Coronavirus – What is happening in the world of Architecture?

CoronaVirus -Business

As the coronavirus continues to spread across the globe, more and more employees are being asked to work from home. Some industries are being hit harder than others, especially the airlines and tourism industry. The worlds stock markets have crashed and businesses are now facing a very uncertain future. Governments around the world are all rallying to contain this virus, emergency services are working tirelessly to support the enormous and ever-increasing task at hand. It’s a chaotic and unimaginable world that could drastically change the future for us all. There could be thousands and potentially millions of people who may not have been directly infected by the virus but who will also suffer, businesses will fail and people will lose their jobs.

In the world of architecture, the pandemic has impacted the industry in a devasting way. There are major delays of materials being delivered, employees confined to home, sites restricting manual staff, while meetings, trade shows and events are all now cancelled. With flight cancellations and the postponement of trade shows to outright country-wide shutdowns, people throughout the architecture industry are all feeling the impact which has devasted the world like nothing seen before.

⦁ The 2020 Venice Architecture Biennale, Venice – Postponed until 29 August.
⦁ Festival of design, shanghai – Cancelled.
⦁ Light and building show, Frankfurt – Postponed.
⦁ Brighton design show, Brighton – Cancelled until next year.
⦁ Architecture digest design show, New York – Re-scheduled.
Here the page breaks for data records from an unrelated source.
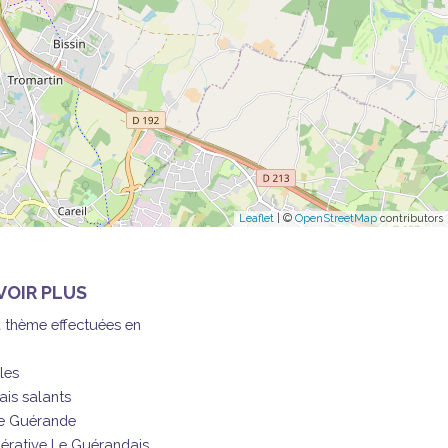
Leaflet
| ©
OpenStreetMap
contributors
VOIR PLUS
à thème effectuées en
les
ais salants
de Guérande
érative Le Guérandais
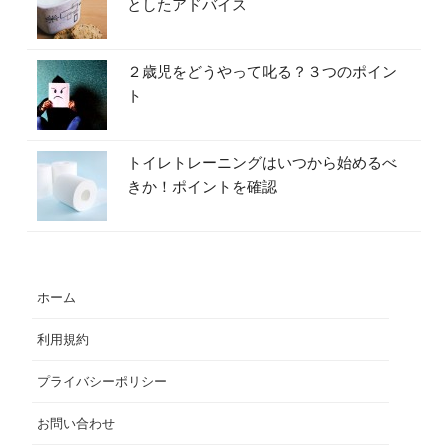
としたアドバイス
２歳児をどうやって叱る？３つのポイン
ト
トイレトレーニングはいつから始めるべ
きか！ポイントを確認
ホーム
利用規約
プライバシーポリシー
お問い合わせ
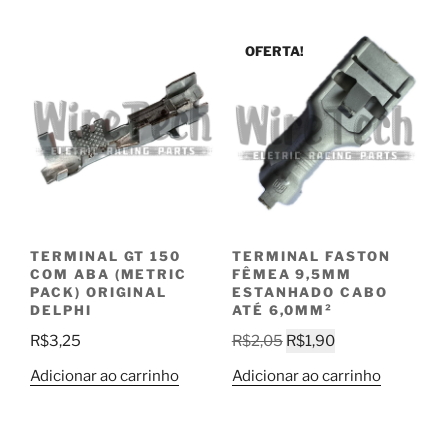
OFERTA!
TERMINAL GT 150
TERMINAL FASTON
COM ABA (METRIC
FÊMEA 9,5MM
PACK) ORIGINAL
ESTANHADO CABO
DELPHI
ATÉ 6,0MM²
O
O
R$
3,25
R$
2,05
R$
1,90
preço
preço
Adicionar ao carrinho
Adicionar ao carrinho
original
atual
era:
é:
R$2,05.
R$1,90.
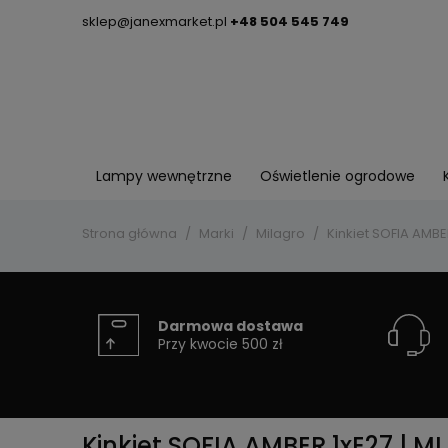
sklep@janexmarket.pl
+48 504 545 749
Lampy wewnętrzne
Oświetlenie ogrodowe
Strona główna
Marki
Milagro
Kinkiet SOFIA AMBE
Darmowa dostawa
Przy kwocie 500 zł
Kinkiet SOFIA AMBER 1xE27 | M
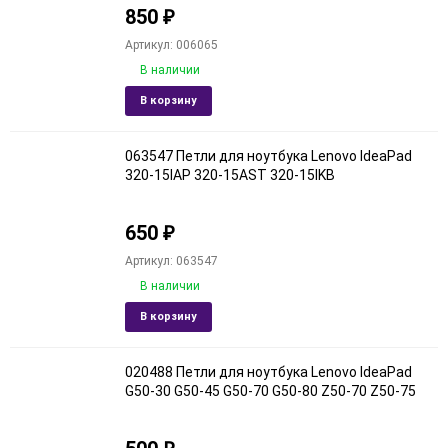
850
₽
90
Артикул: 006065
В наличии
150
Добавить
Добави
В корзину
в
к
избранное
сравне
063547 Петли для ноутбука Lenovo IdeaPad
320-15IAP 320-15AST 320-15IKB
650
₽
Артикул: 063547
В наличии
Добавить
Добави
В корзину
в
к
избранное
сравне
020488 Петли для ноутбука Lenovo IdeaPad
G50-30 G50-45 G50-70 G50-80 Z50-70 Z50-75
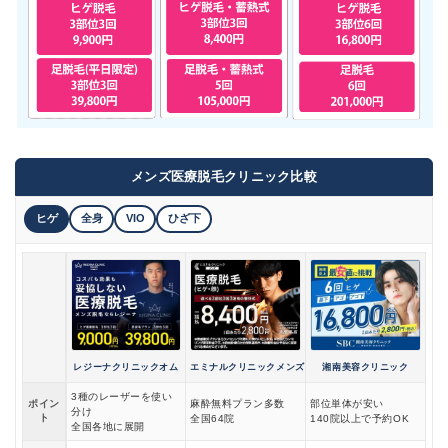
メンズ医療脱毛クリニック比較
ヒゲ
全身
VIO
ひざ下
レジーナクリニックオム
エミナルクリニックメンズ
湘南美容クリニック
3種のレーザーを使い
ポイン
麻酔無料プラン多数
部位単体が安い
分け
ト
全国64院
140院以上で予約OK
全国各地に展開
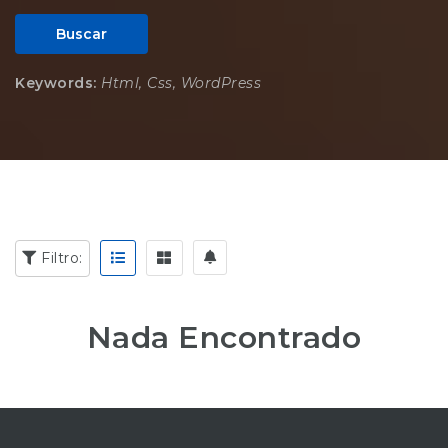
Buscar
Keywords:
Html, Css, WordPress
Filtro:
Nada Encontrado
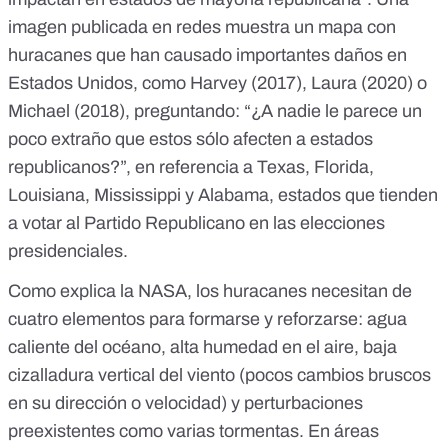
imagen publicada en redes
muestra un mapa con
huracanes que han causado importantes daños en
Estados Unidos, como
Harvey (2017)
,
Laura (2020)
o
Michael (2018)
, preguntando: “¿A nadie le parece un
poco extraño que estos sólo afecten a estados
republicanos?”, en referencia a Texas, Florida,
Louisiana, Mississippi y Alabama, estados que
tienden
a votar al Partido Republicano en las elecciones
presidenciales
.
Como
explica la NASA
, los huracanes necesitan de
cuatro elementos para formarse y reforzarse: agua
caliente del océano, alta humedad en el aire, baja
cizalladura vertical del viento (
pocos cambios bruscos
en su dirección o velocidad
) y perturbaciones
preexistentes como varias tormentas. En
áreas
The list above is just a small sample of the affect this pandemic has had on the architecture industry, in fact – there will be no architecture exhibition, seminar, show or event taking place globally for the foreseeable future. Unfortunately, the outbreak has created a confused and unknown situation that is difficult to ignore or look away from. One of the world’s largest architecture firms has implemented a strict and restrictive measure, around 50% of employees are now working from home, all international travel is banned and face to face meetings also banned. This procedure is not to be taken lightly and while the economic turmoil has changed the way we work and all interact with one another, one thing is certain everyone is prepared to do all they can to prevent the coronavirus spreading.
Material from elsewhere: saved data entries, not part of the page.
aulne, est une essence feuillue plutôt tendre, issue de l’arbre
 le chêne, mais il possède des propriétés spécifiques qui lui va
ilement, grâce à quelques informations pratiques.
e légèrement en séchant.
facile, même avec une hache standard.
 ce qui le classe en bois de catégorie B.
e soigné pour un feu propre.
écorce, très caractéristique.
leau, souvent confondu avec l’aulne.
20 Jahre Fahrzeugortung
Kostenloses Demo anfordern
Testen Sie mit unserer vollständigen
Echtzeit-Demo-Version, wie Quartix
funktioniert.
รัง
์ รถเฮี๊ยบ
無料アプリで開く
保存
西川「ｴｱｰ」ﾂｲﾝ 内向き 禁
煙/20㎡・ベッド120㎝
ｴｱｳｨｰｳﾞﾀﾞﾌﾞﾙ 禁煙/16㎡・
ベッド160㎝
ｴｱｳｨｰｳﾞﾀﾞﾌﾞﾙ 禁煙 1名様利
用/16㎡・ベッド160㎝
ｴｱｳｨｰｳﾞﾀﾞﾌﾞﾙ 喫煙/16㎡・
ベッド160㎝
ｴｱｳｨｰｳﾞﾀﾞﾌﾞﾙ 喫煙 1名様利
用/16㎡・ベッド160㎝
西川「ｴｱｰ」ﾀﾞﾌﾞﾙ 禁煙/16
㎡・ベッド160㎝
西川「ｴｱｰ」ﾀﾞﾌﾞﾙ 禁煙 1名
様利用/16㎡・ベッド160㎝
When a major event like this strikes, the resilience and determination of the governments rely on a quick and immediate response from its country, be it a natural disaster such a wild fire, tsunami or earthquake to immediate evacuation of an entire city. Coronavirus was no exception and China enforced an immediate response to the outbreak by building new hospital facilities to hold the vast numbers of patients. The city of Wuhan, China was believed to be the first point of contact for Coronavirus and when the virus took hold and spread across the city, they took an immediate decision to build new hospitals that would be constructed in a matter of weeks. The Leishenan hospital was constructed in just 10 days, with over 12,000 workers working 24/7 it was a titanic collaboration of the brightest engineers, architects and construction personnel to deliver such a project in this timescale. The new hospital is now treating thousands of patients every day and is going some way towards containing the crisis and isolating the infected from the general population. Incorporated in the design were high tech ventilation systems and a complete isolation which would halt any virus spreading within and outside the facility. How will coronavirus affect the implementation of architecture designs of hospitals of the future? It’s difficult to say. There could be further enhanced sanitary, ventilation and quarantine levels in all medical facilities throughout the world.
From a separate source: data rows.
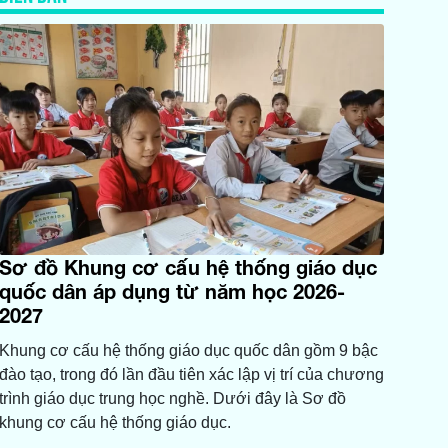
Sơ đồ Khung cơ cấu hệ thống giáo dục
quốc dân áp dụng từ năm học 2026-
2027
Khung cơ cấu hệ thống giáo dục quốc dân gồm 9 bậc
đào tạo, trong đó lần đầu tiên xác lập vị trí của chương
trình giáo dục trung học nghề. Dưới đây là Sơ đồ
khung cơ cấu hệ thống giáo dục.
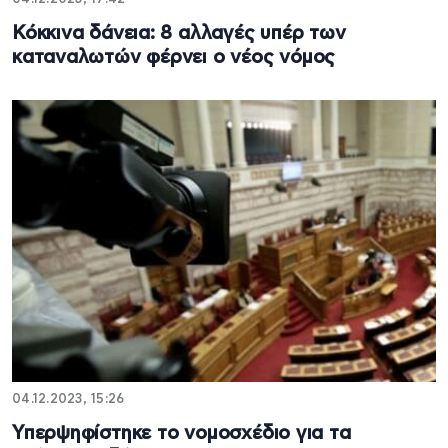
Κόκκινα δάνεια: 8 αλλαγές υπέρ των
καταναλωτών φέρνει ο νέος νόμος
04.12.2023, 15:26
Υπερψηφίστηκε το νομοσχέδιο για τα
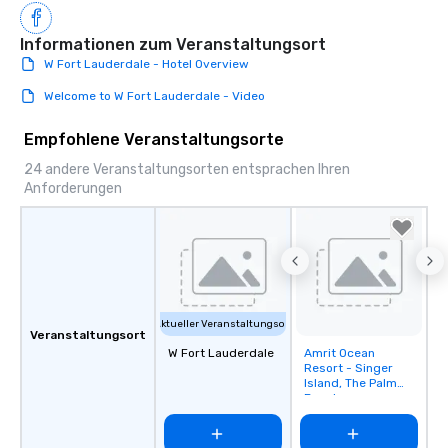
Informationen zum Veranstaltungsort
W Fort Lauderdale - Hotel Overview
Welcome to W Fort Lauderdale - Video
Empfohlene Veranstaltungsorte
24 andere Veranstaltungsorten entsprachen Ihren
Anforderungen
Aktueller Veranstaltungsort
Veranstaltungsort
W Fort Lauderdale
Amrit Ocean
Removed from
Resort - Singer
favorites
Island, The Palm
Beaches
The unfolding disaster has yet to reveal the true extent and devastation it has caused around the world; however, china seems to be now heading in the opposite direction of the majority of other countries. Maybe there is hope? Maybe there is way to divert this? It’s still too early to remark on this as the country is still under a very strict curfew and lockdown and only when life goes back to normal and daily interaction is permitted could this positive news be validated. For the time being its difficult to bring any real positivity from the situation we are facing and in reflection I see the wait is far from over, every day new developments and changes are affecting us all. We are all in this together and human determination can succeed.